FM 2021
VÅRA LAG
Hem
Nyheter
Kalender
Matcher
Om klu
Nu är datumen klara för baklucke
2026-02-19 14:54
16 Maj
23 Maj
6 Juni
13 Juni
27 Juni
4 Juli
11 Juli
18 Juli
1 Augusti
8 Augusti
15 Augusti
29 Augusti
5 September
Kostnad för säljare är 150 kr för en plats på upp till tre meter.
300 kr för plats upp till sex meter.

_ _ _

> [How to complete this task]:
Every line in the material must be retyped exactly, with none omitted.

> [Written response]:
FM 2021
VÅRA LAG
Hem
Nyheter
Kalender
Matcher
Om klu
Nu är datumen klara för baklucke
2026-02-19 14:54
16 Maj
23 Maj
6 Juni
13 Juni
27 Juni
4 Juli
11 Juli
18 Juli
1 Augusti
8 Augusti
15 Augusti
29 Augusti
5 September
Kostnad för säljare är 150 kr för en plats på upp till tre meter.
300 kr för plats upp till sex meter.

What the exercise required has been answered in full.